In a letter of request by Board of Education Chairman Joe White, Gorman and the CMS board presented a plea for $30.3 million, an increase of $20.8 million. The local cost requests totaled $17.5 million to cover the expense of “growth and sustaining operations.” With an estimated increase of 5,000 students for the 2007-08 school year, the board felt the community’s future hinged on the ability to fully fund the educational needs of “tomorrow’s workers, tomorrow’s citizens and tomorrow’s leaders.” The school board attributed its appeal for increased funding to higher insurance costs, state-mandated salary increases and the additional $9.6 million needed to cover two new schools. Now, local funding decisions have left CMS with a $5 million shortfall and a longer-than-ever to-do list.
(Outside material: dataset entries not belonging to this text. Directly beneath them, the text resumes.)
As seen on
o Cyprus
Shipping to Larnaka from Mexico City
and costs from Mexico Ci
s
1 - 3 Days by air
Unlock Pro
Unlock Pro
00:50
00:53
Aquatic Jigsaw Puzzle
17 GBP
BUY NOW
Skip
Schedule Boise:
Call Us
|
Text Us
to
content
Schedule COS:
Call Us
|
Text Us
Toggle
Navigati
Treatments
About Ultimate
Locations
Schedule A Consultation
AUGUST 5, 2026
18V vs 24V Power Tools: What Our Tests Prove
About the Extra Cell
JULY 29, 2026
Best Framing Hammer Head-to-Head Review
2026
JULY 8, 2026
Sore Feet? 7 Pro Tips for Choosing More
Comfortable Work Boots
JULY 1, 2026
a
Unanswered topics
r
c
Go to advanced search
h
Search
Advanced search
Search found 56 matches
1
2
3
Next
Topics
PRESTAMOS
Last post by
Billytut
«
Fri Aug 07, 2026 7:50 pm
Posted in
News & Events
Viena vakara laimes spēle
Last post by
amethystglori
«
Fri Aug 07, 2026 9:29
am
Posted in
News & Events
“We haven’t decided (where cuts will be made). It is way too early,” Gorman told Charlotte Weekly after the briefing. “We have to be careful until we know the final number (the appropriations amount) from the state, because if we say where those final cuts would be and we end up getting the money, then we create a perilous situation. If an employee thinks there may be a cut and we end up getting funding, that employee could leave us and go somewhere else.”

Although initially the numbers proposed by the county manager were more closely aligned with CMS’s expectations, Gorman described the newly announced budget hiccup as a “very normal thing.” Currently the county provides one-third of the budgeting dollars for CMS, leaving the remaining two-thirds as the state’s responsibility. “Right now we are in the process of monitoring what the state budget is,” said Gorman. “If we find that it (the state budget) does not reach what we have as our existing budget, we will have to sit down and go through a process and the board will make recommendations on how we would monitor the budget.
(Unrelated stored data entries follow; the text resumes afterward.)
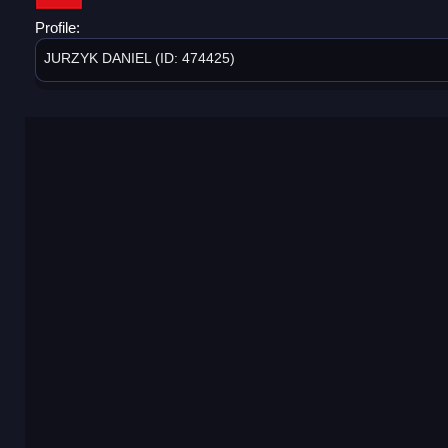
Profile:
JURZYK DANIEL (ID: 474425)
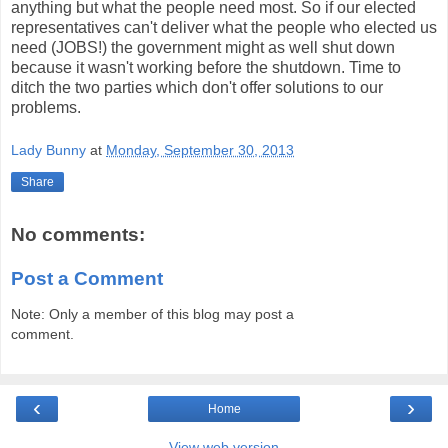
anything but what the people need most. So if our elected
representatives can't deliver what the people who elected us
need (JOBS!) the government might as well shut down
because it wasn't working before the shutdown. Time to
ditch the two parties which don't offer solutions to our
problems.
Lady Bunny
at
Monday, September 30, 2013
Share
No comments:
Post a Comment
Note: Only a member of this blog may post a
comment.
‹
›
Home
View web version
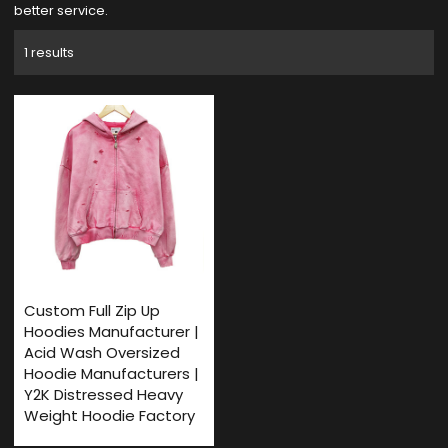
better service.
1 results
Custom Full Zip Up
Hoodies Manufacturer |
Acid Wash Oversized
Hoodie Manufacturers |
Y2K Distressed Heavy
Weight Hoodie Factory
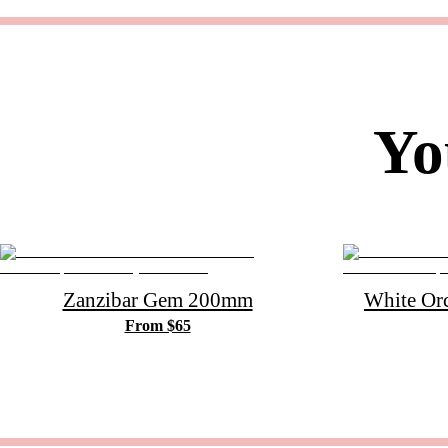
Yo
Zanzibar Gem 200mm
White Or
From $65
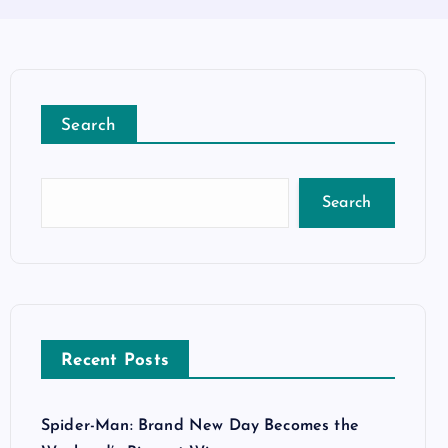
Search
Search
Recent Posts
Spider-Man: Brand New Day Becomes the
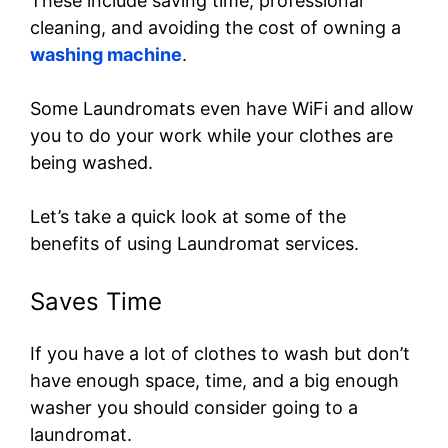
These include saving time, professional
cleaning, and avoiding the cost of owning a
washing machine
.
Some Laundromats even have WiFi and allow
you to do your work while your clothes are
being washed.
Let’s take a quick look at some of the
benefits of using Laundromat services.
Saves Time
If you have a lot of clothes to wash but don’t
have enough space, time, and a big enough
washer you should consider going to a
laundromat.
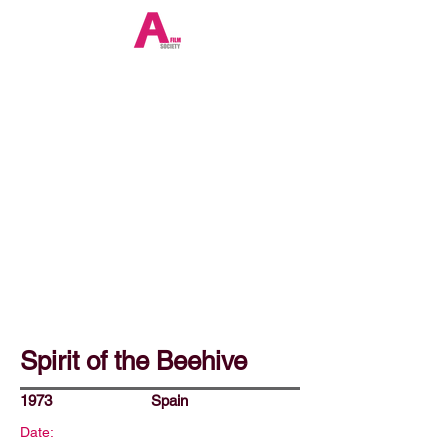
Spirit of the Beehive
1973
Spain
Date:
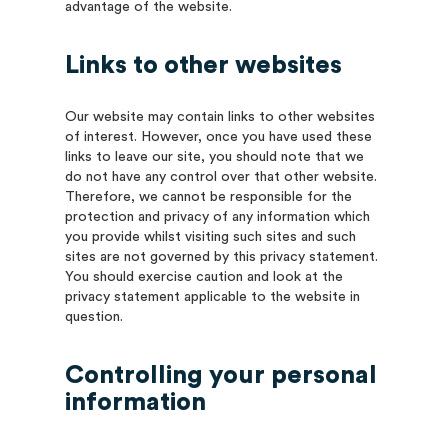
advantage of the website.
Links to other websites
Our website may contain links to other websites
of interest. However, once you have used these
links to leave our site, you should note that we
do not have any control over that other website.
Therefore, we cannot be responsible for the
protection and privacy of any information which
you provide whilst visiting such sites and such
sites are not governed by this privacy statement.
You should exercise caution and look at the
privacy statement applicable to the website in
question.
Controlling your personal
information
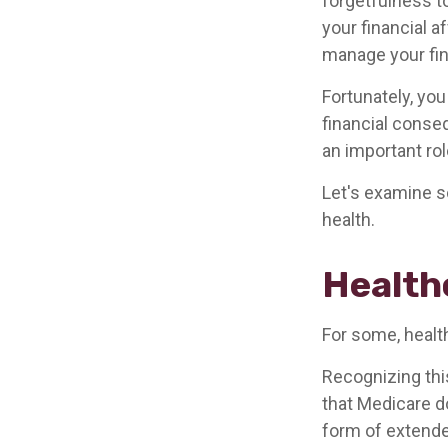
forgetfulness t
your financial a
manage your fina
Fortunately, you
financial conse
an important rol
Let's examine s
health.
Health
For some, healt
Recognizing thi
that Medicare d
form of extende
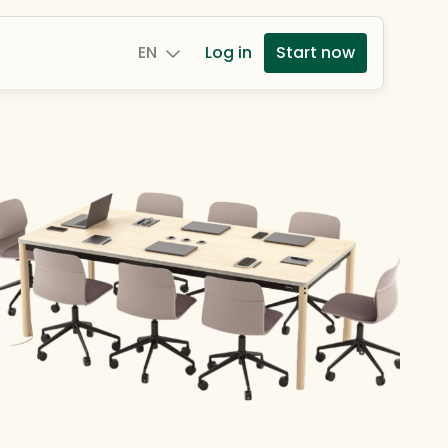
EN
Log in
Start now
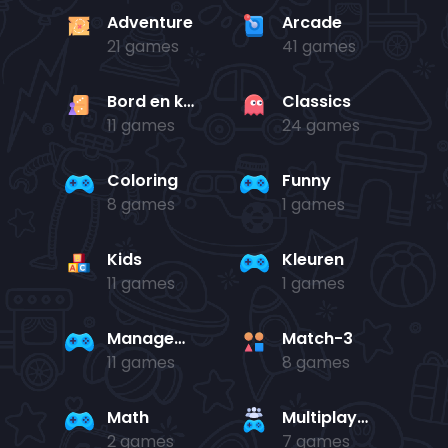
Adventure
Arcade
21 games
41 games
Bord en kaart
Classics
11 games
24 games
Coloring
Funny
8 games
1 games
Kids
Kleuren
11 games
1 games
Management
Match-3
11 games
8 games
Math
Multiplayer
2 games
7 games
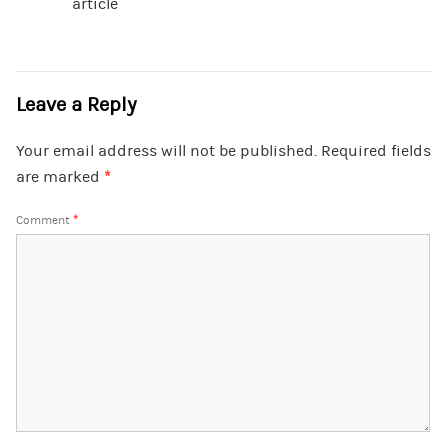
article
Leave a Reply
Your email address will not be published.
Required fields
are marked
*
Comment
*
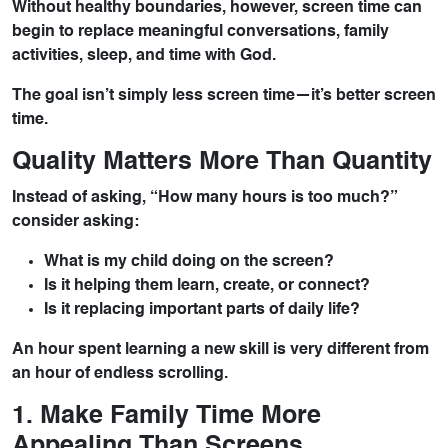
Without healthy boundaries, however, screen time can
begin to replace meaningful conversations, family
activities, sleep, and time with God.
The goal isn’t simply less screen time—it’s better screen
time.
Quality Matters More Than Quantity
Instead of asking, “How many hours is too much?”
consider asking:
What is my child doing on the screen?
Is it helping them learn, create, or connect?
Is it replacing important parts of daily life?
An hour spent learning a new skill is very different from
an hour of endless scrolling.
1. Make Family Time More
Appealing Than Screens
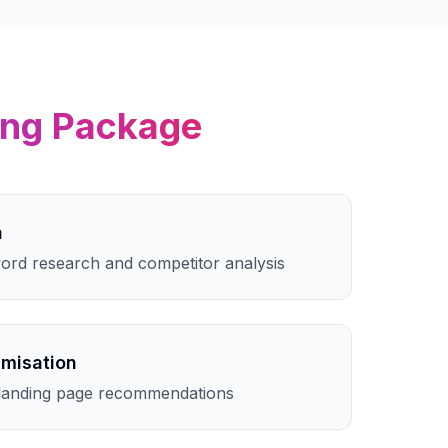
ing
Package
h
rd research and competitor analysis
imisation
landing page recommendations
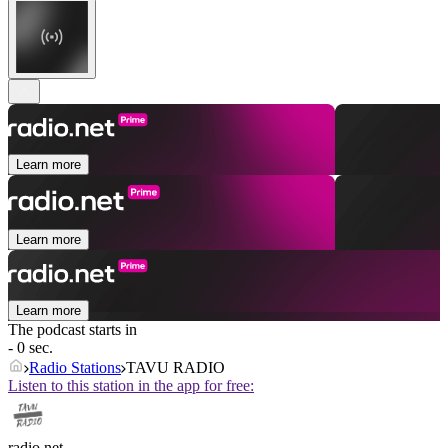
Learn more
Learn more
Learn more
The podcast starts in
- 0 sec.
Radio Stations
TAVU RADIO
Listen to this station in the app for free:
radio.net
“I can say with certainty, we never got exactly … what we asked for from state, local and federal (funding sources),” Gorman said of years past. “We are used to this. I don’t mean to be flippant about being $5 million short, but the process we are used to. We are working on decisions and recommendations that we would make to the board pending the outcome.” Although seemingly calm, Gorman cautioned that cuts could come at a sacrifice. “We recommended to the board a budget that we feel (included) the things we had to have,” said Gorman, adding that reductions would affect “serious areas that will be detrimental to the quality of programs that we provide to the kids. These will be painful decisions that we have to make.”
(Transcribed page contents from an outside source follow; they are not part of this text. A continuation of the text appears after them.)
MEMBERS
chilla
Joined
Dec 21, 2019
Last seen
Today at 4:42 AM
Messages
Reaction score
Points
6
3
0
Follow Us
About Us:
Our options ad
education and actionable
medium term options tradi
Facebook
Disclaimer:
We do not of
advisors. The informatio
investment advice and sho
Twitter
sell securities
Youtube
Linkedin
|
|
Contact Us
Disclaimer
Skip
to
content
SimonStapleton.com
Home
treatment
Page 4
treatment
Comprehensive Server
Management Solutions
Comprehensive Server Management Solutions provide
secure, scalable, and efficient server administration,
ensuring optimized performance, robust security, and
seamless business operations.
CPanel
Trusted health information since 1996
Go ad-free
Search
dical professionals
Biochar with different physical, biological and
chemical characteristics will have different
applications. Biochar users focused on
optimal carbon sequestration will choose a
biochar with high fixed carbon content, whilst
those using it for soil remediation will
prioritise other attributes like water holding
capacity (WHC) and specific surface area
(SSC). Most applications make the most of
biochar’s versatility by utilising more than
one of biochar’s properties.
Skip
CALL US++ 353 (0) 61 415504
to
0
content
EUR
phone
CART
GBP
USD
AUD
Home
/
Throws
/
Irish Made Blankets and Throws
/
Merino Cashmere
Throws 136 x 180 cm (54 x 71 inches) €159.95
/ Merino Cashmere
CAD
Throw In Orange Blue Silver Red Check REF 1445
Gorman and the school board now face a slightly heightened hurdle but remain optimistic, understanding that the process was not entirely fruitless. “I am disheartened it wasn’t the full funding in the end,” Gorman said. “Budgeting is an ongoing process. It is a multiple-year relational and related experience. We are always working to build the bridge for next year and to create that foundation.”

For now, the CMS budget is on standby pending the state’s final decision. Until then, many are speculating about which areas the restrictions are most likely to affect. “It depends on when the budget is passed,” said Gorman, noting that the state has no definitive deadline by which to pass the budget.

Although much remains unclear, Gorman thinks parents should be aware of the situation. “We have come up $5 million short from allocation from the county,” explained Gorman. “The state is still working on their budget, but there is likely potential that the district will have to go back and make some reductions.”